- _ABOUT THIS EXERCISE_:
Take the data from its first line. Print each line exactly until the line containing "montefortino" has been printed too.

(Dataset records)
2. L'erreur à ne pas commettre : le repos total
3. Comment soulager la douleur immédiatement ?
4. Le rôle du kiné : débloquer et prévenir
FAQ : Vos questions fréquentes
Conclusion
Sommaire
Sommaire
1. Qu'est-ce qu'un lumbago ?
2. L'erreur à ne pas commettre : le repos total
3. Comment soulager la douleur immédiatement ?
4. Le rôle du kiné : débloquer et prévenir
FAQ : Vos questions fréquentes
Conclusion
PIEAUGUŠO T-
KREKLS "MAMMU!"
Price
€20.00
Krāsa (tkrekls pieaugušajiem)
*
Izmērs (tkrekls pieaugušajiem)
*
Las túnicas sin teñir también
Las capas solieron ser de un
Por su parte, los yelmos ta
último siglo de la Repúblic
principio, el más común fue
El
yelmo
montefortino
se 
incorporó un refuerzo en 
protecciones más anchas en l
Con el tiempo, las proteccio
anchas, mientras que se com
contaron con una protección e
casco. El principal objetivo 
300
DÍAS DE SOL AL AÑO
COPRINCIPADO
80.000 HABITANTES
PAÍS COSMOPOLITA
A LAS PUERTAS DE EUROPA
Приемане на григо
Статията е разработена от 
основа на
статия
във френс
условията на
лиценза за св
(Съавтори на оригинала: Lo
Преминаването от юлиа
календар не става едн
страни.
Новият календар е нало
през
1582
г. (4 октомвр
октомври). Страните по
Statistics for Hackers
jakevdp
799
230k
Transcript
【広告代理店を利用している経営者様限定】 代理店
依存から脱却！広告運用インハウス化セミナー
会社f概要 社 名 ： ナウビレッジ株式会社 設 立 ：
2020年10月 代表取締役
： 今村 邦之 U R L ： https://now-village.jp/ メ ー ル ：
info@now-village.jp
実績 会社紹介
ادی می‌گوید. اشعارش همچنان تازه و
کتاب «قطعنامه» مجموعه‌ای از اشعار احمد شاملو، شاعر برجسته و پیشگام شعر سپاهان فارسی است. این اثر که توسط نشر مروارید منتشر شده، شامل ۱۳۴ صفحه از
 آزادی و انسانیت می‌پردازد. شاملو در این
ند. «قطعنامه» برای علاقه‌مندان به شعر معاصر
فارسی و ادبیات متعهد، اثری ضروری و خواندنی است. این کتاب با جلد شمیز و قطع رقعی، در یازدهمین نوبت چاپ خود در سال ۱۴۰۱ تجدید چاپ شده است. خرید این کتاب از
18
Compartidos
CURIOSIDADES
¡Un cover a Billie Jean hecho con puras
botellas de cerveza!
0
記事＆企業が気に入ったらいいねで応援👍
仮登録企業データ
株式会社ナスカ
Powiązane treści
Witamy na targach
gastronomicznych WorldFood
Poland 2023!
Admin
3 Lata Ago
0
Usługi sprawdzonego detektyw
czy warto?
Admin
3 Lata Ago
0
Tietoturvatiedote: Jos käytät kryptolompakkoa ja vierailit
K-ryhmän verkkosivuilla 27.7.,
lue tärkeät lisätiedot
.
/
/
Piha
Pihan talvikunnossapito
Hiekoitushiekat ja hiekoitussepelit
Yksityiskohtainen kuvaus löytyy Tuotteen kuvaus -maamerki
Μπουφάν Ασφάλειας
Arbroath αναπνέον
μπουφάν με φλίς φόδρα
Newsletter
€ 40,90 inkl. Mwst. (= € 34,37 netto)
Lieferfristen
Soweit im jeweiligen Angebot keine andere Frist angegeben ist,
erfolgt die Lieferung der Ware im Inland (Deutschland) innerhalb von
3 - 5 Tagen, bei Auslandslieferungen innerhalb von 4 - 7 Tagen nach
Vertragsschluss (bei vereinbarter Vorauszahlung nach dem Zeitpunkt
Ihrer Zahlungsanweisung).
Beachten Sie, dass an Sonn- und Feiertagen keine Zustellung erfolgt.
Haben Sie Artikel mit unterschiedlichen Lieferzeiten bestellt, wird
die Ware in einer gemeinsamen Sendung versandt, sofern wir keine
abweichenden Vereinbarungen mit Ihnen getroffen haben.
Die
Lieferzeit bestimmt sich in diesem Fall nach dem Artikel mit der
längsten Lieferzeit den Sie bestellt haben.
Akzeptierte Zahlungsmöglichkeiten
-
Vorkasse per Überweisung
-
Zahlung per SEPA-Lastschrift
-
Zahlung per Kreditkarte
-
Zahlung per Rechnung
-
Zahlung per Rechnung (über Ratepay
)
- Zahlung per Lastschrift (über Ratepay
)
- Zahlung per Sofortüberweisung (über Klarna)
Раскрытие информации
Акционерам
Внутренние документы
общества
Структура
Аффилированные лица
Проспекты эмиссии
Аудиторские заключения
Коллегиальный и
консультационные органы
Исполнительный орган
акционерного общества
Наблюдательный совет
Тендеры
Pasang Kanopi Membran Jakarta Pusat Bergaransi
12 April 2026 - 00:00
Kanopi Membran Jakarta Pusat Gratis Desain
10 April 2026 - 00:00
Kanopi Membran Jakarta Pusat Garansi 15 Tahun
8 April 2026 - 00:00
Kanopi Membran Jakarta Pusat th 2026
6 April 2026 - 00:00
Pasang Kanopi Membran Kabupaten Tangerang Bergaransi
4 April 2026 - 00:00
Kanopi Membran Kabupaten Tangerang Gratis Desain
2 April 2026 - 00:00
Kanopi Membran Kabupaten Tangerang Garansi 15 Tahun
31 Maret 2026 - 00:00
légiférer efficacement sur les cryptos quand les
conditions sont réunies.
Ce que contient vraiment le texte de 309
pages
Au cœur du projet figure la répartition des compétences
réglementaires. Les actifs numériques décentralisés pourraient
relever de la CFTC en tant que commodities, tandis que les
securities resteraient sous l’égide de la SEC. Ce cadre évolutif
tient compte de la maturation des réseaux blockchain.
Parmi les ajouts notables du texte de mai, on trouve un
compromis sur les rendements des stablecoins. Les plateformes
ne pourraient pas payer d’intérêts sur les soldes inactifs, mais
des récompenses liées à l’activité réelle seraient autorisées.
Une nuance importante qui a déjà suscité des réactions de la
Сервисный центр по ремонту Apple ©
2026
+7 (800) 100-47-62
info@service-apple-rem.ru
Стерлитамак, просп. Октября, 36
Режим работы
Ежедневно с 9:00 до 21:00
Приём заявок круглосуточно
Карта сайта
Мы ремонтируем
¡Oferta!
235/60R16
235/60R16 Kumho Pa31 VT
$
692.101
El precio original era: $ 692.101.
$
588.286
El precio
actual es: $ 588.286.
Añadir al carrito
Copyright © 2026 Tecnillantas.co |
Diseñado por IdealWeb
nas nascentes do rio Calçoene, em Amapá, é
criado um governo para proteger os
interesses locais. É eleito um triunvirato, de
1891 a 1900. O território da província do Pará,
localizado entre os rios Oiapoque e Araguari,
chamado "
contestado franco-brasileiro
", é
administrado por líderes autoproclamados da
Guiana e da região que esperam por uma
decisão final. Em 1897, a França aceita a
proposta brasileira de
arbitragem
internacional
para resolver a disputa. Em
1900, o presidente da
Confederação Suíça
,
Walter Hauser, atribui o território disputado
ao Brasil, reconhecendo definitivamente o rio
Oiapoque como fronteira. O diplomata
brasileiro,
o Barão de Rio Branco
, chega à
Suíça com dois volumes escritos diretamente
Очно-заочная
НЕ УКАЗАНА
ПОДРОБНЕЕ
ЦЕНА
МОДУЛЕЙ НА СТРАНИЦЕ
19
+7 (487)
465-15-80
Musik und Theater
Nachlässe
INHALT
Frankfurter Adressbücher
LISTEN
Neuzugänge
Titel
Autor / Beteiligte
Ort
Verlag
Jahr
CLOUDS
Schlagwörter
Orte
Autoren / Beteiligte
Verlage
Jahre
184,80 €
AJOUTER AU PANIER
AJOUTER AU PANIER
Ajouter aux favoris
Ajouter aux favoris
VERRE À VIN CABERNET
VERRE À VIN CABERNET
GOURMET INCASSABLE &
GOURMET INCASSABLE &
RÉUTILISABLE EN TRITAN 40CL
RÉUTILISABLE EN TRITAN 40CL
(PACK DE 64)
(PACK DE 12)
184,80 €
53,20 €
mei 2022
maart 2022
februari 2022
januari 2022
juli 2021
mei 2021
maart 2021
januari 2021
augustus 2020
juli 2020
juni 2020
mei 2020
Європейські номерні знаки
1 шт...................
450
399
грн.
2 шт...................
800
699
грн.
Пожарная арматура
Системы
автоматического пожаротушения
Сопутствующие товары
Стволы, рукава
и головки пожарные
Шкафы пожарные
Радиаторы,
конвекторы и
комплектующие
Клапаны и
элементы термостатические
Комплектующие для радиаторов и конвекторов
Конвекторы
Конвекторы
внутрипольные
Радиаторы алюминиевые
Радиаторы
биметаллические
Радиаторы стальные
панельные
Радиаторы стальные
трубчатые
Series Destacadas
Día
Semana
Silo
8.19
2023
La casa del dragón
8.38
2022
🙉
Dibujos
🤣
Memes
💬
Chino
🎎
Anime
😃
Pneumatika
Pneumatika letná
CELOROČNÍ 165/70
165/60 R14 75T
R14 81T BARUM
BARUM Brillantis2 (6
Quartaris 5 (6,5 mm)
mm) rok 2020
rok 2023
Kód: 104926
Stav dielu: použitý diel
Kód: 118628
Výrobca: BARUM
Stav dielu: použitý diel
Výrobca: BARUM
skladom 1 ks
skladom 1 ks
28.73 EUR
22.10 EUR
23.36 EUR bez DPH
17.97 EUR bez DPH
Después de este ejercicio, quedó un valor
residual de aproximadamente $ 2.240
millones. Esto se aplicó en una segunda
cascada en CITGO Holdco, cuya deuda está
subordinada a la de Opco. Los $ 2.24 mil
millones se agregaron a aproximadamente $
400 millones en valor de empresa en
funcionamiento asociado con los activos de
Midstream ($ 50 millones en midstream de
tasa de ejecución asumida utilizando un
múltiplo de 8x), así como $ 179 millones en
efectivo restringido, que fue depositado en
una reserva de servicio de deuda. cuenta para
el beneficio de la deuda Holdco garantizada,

- _SOLUTION TO THIS TASK_:
2. L'erreur à ne pas commettre : le repos total
3. Comment soulager la douleur immédiatement ?
4. Le rôle du kiné : débloquer et prévenir
FAQ : Vos questions fréquentes
Conclusion
Sommaire
Sommaire
1. Qu'est-ce qu'un lumbago ?
2. L'erreur à ne pas commettre : le repos total
3. Comment soulager la douleur immédiatement ?
4. Le rôle du kiné : débloquer et prévenir
FAQ : Vos questions fréquentes
Conclusion
PIEAUGUŠO T-
KREKLS "MAMMU!"
Price
€20.00
Krāsa (tkrekls pieaugušajiem)
*
Izmērs (tkrekls pieaugušajiem)
*
Las túnicas sin teñir también
Las capas solieron ser de un
Por su parte, los yelmos ta
último siglo de la Repúblic
principio, el más común fue
El
yelmo
montefortino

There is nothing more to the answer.